Stored data entries:
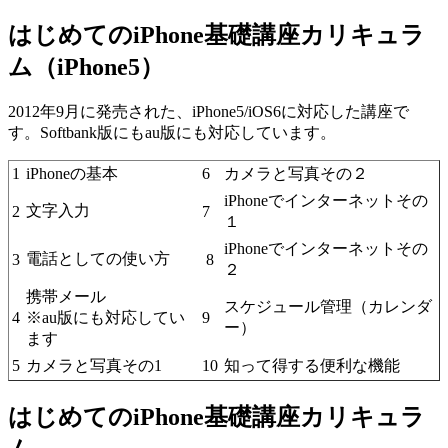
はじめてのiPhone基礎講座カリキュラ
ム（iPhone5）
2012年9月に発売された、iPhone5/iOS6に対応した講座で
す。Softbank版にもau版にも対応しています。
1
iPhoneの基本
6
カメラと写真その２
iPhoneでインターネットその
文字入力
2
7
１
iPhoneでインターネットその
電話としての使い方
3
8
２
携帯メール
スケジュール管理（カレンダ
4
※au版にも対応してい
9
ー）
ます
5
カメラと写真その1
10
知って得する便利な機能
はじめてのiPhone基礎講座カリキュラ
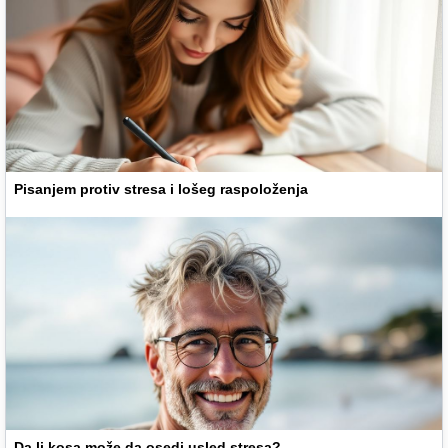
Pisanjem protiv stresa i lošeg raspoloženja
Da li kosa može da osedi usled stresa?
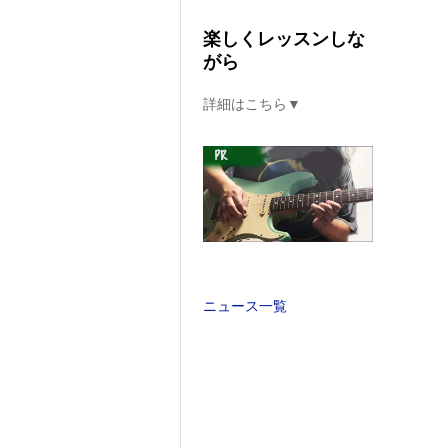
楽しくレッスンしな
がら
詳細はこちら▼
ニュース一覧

PROBLEM REQUIREMENTS => In your copy, include no pictures; print every line above exactly.

ANSWER SPACE =>
はじめてのiPhone基礎講座カリキュラ
ム（iPhone5）
2012年9月に発売された、iPhone5/iOS6に対応した講座で
す。Softbank版にもau版にも対応しています。
1
iPhoneの基本
6
カメラと写真その２
iPhoneでインターネットその
文字入力
2
7
１
iPhoneでインターネットその
電話としての使い方
3
8
２
携帯メール
スケジュール管理（カレンダ
4
※au版にも対応してい
9
ー）
ます
5
カメラと写真その1
10
知って得する便利な機能
はじめてのiPhone基礎講座カリキュラ
Pisanjem protiv stresa i lošeg raspoloženja
Da li kosa može da osedi usled stresa?
楽しくレッスンしな
がら
詳細はこちら▼
ニュース一覧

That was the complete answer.